With affection, I have been deemed the recycling nazi.
And I tried to think back if this was part of widow-ness or part of me historically.
Fortunately/unfortunately I think it was part of me way before even Roger entered the picture.
I think it started in NYC.
NYC residents are required to recycle.
And we recycled everything under the threat of a fine.
But... after Roger died.
Yes, it did become even more of an obsession.
As a control freak who just had the world ripped out from under me and I felt I was spinning out of control, I needed something I could be in the driver's seat of since death was not an option.
So what could I control?
Recycling! [And choosing whether to eat or not, mostly not.]
Yes, I am still a bit obsessed.
My friends and family are even still a bit scared of me.
Recently, I found out some good friends hid some styrofoam containers from me last New Year's Eve when their catered dinner came in individual dinner portions.
"Do not let Star go in the garage."
Another friend confessed she thinks of me as she brushes her teeth and lets the water continually run.

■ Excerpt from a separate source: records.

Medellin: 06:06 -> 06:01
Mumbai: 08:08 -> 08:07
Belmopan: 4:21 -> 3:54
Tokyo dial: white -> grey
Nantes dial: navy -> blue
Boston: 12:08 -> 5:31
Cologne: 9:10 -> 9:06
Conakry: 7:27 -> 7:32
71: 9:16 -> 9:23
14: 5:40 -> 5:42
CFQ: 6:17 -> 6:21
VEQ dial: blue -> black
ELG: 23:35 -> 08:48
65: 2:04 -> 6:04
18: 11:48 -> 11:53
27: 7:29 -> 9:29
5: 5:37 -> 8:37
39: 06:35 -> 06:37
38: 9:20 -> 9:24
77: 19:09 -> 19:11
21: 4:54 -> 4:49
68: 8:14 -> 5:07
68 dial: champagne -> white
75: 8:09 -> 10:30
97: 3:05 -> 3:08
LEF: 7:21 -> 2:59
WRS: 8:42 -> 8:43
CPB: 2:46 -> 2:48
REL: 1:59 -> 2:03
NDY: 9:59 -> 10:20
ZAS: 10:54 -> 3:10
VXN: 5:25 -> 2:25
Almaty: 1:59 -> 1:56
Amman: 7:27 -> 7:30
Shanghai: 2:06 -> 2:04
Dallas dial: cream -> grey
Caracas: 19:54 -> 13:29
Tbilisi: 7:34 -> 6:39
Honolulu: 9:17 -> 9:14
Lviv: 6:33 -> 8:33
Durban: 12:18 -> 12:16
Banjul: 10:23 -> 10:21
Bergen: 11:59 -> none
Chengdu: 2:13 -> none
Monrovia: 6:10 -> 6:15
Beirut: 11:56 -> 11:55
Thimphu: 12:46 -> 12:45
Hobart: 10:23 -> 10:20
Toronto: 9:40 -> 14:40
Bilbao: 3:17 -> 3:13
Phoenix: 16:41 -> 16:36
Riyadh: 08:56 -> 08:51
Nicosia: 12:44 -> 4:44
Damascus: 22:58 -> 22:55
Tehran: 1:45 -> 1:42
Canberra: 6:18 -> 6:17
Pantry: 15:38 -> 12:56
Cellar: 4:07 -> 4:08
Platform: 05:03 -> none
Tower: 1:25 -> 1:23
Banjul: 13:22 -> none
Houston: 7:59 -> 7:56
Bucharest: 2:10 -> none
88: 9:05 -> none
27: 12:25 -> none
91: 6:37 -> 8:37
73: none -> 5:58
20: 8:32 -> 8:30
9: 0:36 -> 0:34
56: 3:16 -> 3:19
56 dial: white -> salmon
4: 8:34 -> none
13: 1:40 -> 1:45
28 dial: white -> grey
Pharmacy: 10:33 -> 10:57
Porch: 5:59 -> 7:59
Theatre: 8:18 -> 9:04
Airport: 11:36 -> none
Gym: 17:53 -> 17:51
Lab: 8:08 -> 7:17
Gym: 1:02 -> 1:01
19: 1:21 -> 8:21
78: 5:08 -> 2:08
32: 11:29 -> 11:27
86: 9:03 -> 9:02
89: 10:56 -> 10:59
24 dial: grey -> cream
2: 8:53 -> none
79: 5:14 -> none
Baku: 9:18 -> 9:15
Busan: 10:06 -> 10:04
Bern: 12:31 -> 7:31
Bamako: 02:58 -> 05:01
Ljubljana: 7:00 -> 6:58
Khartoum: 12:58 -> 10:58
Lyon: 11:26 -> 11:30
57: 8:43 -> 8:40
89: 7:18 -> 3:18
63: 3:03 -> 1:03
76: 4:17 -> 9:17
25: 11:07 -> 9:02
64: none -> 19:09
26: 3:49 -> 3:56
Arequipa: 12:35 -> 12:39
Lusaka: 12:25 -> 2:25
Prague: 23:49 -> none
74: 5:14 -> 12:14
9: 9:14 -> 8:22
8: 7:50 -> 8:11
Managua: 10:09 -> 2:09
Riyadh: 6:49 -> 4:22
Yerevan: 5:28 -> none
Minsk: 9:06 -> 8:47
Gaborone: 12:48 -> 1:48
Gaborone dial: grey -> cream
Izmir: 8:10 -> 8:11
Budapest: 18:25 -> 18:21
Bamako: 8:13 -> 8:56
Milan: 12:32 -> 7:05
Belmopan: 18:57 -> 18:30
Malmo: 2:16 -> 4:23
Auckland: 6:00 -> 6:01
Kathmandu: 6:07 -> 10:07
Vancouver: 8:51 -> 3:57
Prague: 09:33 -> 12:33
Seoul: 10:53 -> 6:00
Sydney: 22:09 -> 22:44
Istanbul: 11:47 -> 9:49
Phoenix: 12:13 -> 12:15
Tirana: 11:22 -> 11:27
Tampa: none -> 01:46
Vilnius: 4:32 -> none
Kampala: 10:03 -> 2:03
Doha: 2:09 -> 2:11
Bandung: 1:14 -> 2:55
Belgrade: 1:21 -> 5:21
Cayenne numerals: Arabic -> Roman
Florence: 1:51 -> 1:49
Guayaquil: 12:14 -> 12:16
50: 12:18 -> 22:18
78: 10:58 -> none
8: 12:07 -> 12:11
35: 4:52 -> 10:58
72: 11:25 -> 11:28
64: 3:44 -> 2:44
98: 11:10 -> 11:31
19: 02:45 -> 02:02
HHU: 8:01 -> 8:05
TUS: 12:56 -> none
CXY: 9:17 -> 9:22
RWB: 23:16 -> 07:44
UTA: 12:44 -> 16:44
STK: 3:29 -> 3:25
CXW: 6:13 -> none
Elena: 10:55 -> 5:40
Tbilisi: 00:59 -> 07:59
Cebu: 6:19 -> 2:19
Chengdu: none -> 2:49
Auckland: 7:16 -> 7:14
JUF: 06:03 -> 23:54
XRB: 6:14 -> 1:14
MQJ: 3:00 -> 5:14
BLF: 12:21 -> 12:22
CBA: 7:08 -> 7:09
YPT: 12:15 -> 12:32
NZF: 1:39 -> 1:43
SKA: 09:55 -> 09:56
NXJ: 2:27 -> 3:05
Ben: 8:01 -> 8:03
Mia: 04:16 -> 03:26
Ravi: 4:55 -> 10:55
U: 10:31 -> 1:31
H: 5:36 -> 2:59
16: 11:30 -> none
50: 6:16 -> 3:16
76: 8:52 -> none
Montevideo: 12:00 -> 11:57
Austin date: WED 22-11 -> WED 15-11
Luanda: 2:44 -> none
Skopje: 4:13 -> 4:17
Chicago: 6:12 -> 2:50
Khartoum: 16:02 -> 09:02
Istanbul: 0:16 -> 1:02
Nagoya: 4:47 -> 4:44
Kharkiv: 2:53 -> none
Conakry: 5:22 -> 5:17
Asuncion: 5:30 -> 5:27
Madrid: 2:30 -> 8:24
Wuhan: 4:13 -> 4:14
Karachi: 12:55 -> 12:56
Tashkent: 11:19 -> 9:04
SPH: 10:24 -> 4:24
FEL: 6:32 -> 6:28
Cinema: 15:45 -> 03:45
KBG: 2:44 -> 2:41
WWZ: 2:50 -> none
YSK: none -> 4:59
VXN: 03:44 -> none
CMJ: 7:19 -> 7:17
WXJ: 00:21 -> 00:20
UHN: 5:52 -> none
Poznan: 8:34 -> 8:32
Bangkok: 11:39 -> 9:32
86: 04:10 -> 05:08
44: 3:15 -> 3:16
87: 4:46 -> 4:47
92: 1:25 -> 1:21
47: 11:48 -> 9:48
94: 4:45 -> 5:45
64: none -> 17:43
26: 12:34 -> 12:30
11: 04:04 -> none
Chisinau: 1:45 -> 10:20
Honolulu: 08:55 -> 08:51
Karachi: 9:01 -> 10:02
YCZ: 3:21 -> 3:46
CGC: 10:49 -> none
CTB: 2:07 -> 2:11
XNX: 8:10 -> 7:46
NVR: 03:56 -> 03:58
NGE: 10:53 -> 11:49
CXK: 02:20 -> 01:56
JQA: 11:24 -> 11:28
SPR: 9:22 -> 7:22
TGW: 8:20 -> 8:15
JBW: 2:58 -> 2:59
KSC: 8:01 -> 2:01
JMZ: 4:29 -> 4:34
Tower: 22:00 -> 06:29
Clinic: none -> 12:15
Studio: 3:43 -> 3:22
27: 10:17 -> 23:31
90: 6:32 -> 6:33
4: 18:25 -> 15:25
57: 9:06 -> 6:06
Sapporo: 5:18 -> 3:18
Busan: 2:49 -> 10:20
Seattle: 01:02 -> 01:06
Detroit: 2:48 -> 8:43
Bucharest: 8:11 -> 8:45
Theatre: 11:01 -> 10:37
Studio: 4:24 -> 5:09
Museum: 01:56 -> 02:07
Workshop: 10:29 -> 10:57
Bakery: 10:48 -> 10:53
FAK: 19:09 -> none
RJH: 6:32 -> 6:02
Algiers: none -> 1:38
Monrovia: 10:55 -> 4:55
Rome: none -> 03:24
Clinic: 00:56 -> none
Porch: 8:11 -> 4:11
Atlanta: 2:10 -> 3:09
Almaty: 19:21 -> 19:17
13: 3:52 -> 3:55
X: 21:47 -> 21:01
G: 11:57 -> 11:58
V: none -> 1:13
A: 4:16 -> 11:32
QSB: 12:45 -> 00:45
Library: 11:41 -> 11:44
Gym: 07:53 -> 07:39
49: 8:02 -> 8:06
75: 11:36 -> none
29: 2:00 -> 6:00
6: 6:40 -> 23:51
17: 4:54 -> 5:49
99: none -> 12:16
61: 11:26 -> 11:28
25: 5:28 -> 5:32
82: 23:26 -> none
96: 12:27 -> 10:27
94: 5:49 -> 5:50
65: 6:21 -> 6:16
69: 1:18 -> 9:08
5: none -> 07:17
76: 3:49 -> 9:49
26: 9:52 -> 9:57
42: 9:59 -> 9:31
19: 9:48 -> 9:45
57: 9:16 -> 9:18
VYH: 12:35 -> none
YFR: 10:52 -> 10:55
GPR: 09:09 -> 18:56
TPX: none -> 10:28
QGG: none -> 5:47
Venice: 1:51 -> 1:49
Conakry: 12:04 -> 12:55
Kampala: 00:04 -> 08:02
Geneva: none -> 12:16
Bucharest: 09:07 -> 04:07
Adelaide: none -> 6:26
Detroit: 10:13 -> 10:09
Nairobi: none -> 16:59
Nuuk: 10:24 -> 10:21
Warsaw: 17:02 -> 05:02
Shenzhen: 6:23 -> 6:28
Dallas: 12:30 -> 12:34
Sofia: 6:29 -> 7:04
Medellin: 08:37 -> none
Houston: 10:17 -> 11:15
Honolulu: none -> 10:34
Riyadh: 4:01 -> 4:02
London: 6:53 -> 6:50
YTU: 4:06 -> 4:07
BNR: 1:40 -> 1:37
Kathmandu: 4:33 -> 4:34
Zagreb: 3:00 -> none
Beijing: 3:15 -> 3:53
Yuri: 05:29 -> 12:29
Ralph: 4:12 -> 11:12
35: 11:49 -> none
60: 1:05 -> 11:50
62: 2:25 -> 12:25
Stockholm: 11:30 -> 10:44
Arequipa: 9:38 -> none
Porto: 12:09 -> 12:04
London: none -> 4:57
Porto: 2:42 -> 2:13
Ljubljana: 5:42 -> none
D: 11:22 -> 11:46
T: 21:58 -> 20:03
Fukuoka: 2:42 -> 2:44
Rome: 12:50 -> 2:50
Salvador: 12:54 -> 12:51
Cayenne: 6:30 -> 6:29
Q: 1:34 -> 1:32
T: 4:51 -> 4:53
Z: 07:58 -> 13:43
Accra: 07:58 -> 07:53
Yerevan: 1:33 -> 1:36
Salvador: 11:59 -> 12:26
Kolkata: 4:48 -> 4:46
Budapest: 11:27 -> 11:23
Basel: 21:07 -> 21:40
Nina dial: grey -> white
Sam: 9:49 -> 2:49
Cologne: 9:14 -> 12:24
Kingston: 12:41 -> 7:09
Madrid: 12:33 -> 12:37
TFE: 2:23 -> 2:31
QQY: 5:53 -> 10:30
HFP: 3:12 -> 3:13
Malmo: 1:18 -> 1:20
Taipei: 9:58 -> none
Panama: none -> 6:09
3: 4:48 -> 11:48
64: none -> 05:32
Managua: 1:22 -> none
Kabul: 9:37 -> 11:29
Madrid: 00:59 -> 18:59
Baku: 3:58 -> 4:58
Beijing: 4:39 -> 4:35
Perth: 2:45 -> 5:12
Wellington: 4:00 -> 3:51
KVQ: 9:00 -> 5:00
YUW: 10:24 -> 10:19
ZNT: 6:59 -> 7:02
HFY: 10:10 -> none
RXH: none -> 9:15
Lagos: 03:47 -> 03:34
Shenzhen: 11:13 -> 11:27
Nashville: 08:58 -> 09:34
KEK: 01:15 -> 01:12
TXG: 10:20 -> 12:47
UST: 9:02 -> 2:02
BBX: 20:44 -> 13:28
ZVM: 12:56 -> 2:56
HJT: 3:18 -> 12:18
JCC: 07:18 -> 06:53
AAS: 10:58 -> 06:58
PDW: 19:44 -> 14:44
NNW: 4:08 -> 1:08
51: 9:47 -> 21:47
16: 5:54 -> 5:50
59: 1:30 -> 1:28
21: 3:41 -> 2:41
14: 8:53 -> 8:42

Others have told stories where as they were recycling, reusing, or reducing they thought "Star would be proud of me."
I laugh mostly.
It is nice that perhaps I am influencing people's thinking about recycling and such.
But I really hope I do not terrorize people to the point they are afraid of me.
That is not my intention.
I am just a control freak who deeply believes in the three R's.
So I apologize to those have felt my wrath as the recycling nazi.